South Korea Census Data

Description

District level data including tax, population, business entities, housing, economy, medicine and mortality in South Korea in 2010, 2015, and/or 2020. The availble years and variables depend on the type of data.

Usage

censuskor

Format

A data.frame with 54218 rows and 10 variables:

Details

Note

NA values in the value field indicate that the data was omitted or suppressed. We kept these NA values as-is to reflect the original data from the source. For temporal comparison, province names in adm1 field are standardized to the common names with no suffix in metropolitan cities and "-do" suffix in provinces. For example, "Seoul" instead of "Seoul Metropolitan City", and "Jeollabuk-do" instead of "Jeonbuk State". "KRW" in the unit field stands for South Korean Won. Values are as-is unless otherwise noted in the unit field (e.g., "per 100k population" or "million KRW").

Source


geofacet Grid for South Korea Administrative Districts (SGIS Standard, 2020)

Description

A geofacet grid for South Korea administrative districts (Si-Gun-Gu) based on the Statistical Geographic Information Service (SGIS) standard in 2020. Non-autonomous districts in cities are retained as separate entities. This grid can be used with the geofacet package to create faceted visualizations based on geographic layout.

Usage

kr_grid_adm2_sgis_2020

Format

A data.frame with 250 rows and 6 variables

Details

Source


Load district boundaries for a specific year

Description

Load district boundaries for a specific year

Usage

load_districts(year = 2020)

Arguments

year

The year for which to load district boundaries (2010, 2015, or 2020)

Value

An sf object containing district boundaries for the specified year

Note

This function requires the tidycensussfkr package to be installed.

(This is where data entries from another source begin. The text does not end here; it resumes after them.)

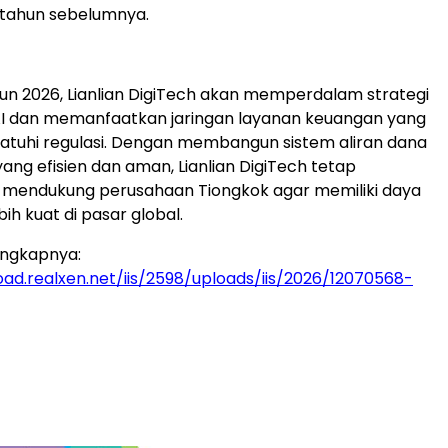
 tahun sebelumnya.
n 2026, Lianlian DigiTech akan memperdalam strategi
AI dan memanfaatkan jaringan layanan keuangan yang
atuhi regulasi. Dengan membangun sistem aliran dana
yang efisien dan aman, Lianlian DigiTech tetap
mendukung perusahaan Tiongkok agar memiliki daya
ih kuat di pasar global.
engkapnya:
load.realxen.net/iis/2598/uploads/iis/2026/12070568-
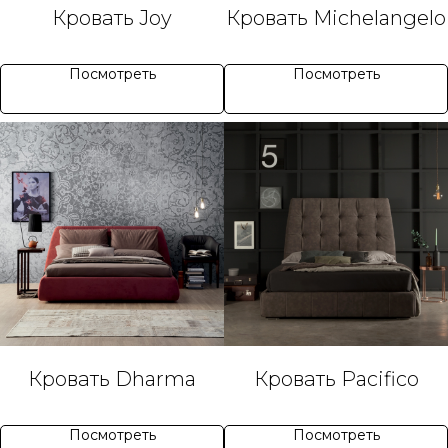
Кровать Joy
Кровать Michelangelo
Посмотреть
Посмотреть
Кровать Dharma
Кровать Pacifico
Посмотреть
Посмотреть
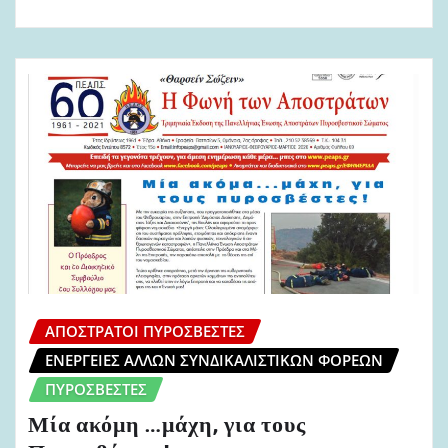
ΑΠΌΣΤΡΑΤΟΙ ΠΥΡΟΣΒΈΣΤΕΣ
ΕΝΈΡΓΕΙΕΣ ΆΛΛΩΝ ΣΥΝΔΙΚΑΛΙΣΤΙΚΏΝ ΦΟΡΈΩΝ
ΠΥΡΟΣΒΈΣΤΕΣ
Μία ακόμη …μάχη, για τους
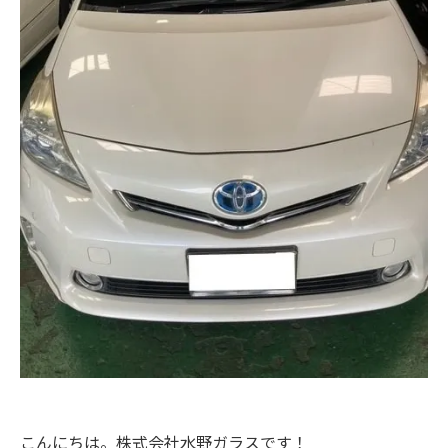
こんにちは。株式会社水野ガラスです！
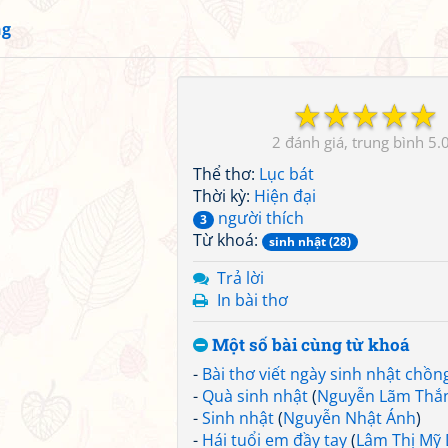
ng
☆
☆
☆
☆
☆
2
5.
Thể thơ:
Lục bát
Thời kỳ:
Hiện đại
người thích
3
Từ khoá:
sinh nhật (28)
Trả lời
In bài thơ
Một số bài cùng từ khoá
-
Bài thơ viết ngày sinh nhật chồn
-
Quà sinh nhật
(
Nguyễn Lãm Thắ
-
Sinh nhật
(
Nguyễn Nhật Ánh
)
-
Hái tuổi em đầy tay
(
Lâm Thị Mỹ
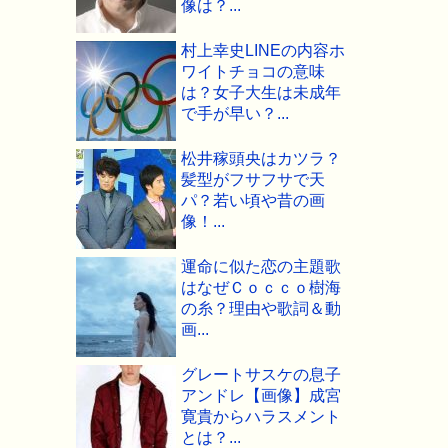
像は？...
村上幸史LINEの内容ホ
ワイトチョコの意味
は？女子大生は未成年
で手が早い？...
松井稼頭央はカツラ？
髪型がフサフサで天
パ？若い頃や昔の画
像！...
運命に似た恋の主題歌
はなぜＣｏｃｃｏ樹海
の糸？理由や歌詞＆動
画...
グレートサスケの息子
アンドレ【画像】成宮
寛貴からハラスメント
とは？...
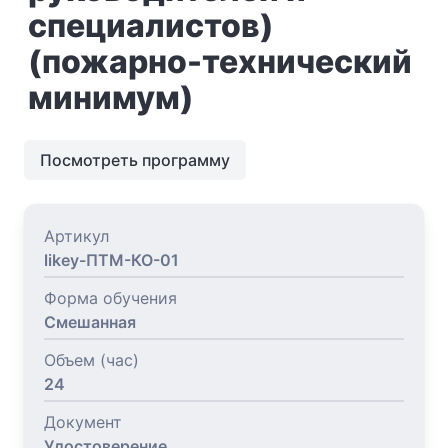
специалистов)
(пожарно-технический
минимум)
Посмотреть программу
Артикул
likey-ПТМ-КО-01
Форма обучения
Смешанная
Объем (час)
24
Документ
Удостоверение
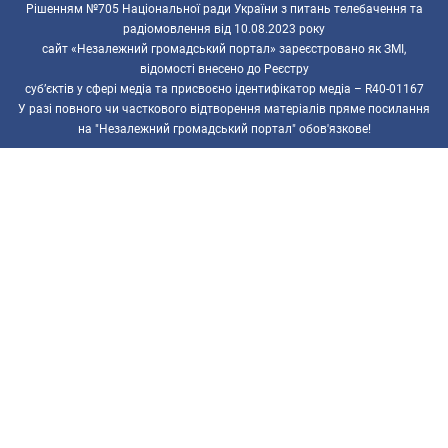
Рішенням №705 Національної ради України з питань телебачення та
радіомовлення від 10.08.2023 року
сайт «Незалежний громадський портал» зареєстровано як ЗМІ,
відомості внесено до Реєстру
суб’єктів у сфері медіа та присвоєно ідентифікатор медіа – R40-01167
У разі повного чи часткового відтворення матеріалів пряме посилання
на "Незалежний громадський портал" обов'язкове!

No explicit dependency is defind; but users should install the package following the instructions at vignette('v01_intro') or more succinctly: install.packages('tidycensussfkr', repos = 'https://sigmafelix.r-universe.dev')


Set KOSIS API Key from a File

Description

This function reads a KOSIS API key from a specified file and sets it for use in KOSIS API calls.

Usage

set_kosis_key(file)

Arguments

file

A character string specifying the path to the file containing the KOSIS API key.

Details

The file should contain the API key as a single line of text. If the file does not exist, an error will be raised.

Value

No return value. A message will be printed to confirm that the key has been set.